» **HOW TO COMPLETE THIS TASK**
Every entry below must be repeated exactly; skip the pictures.

(Saved data entries)
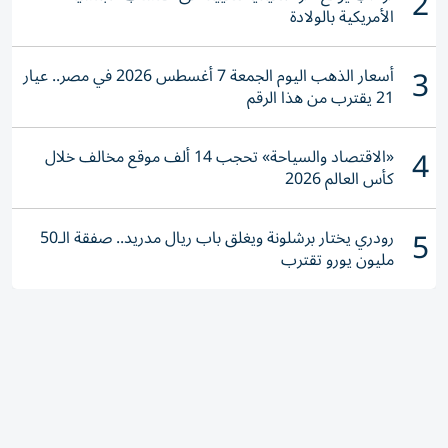
2
الأمريكية بالولادة
3
أسعار الذهب اليوم الجمعة 7 أغسطس 2026 في مصر.. عيار
21 يقترب من هذا الرقم
4
«الاقتصاد والسياحة» تحجب 14 ألف موقع مخالف خلال
كأس العالم 2026
5
رودري يختار برشلونة ويغلق باب ريال مدريد.. صفقة الـ50
مليون يورو تقترب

» **REPLY TO THE EXERCISE**
2
الأمريكية بالولادة
3
أسعار الذهب اليوم الجمعة 7 أغسطس 2026 في مصر.. عيار
21 يقترب من هذا الرقم
4
«الاقتصاد والسياحة» تحجب 14 ألف موقع مخالف خلال
كأس العالم 2026
5
رودري يختار برشلونة ويغلق باب ريال مدريد.. صفقة الـ50
مليون يورو تقترب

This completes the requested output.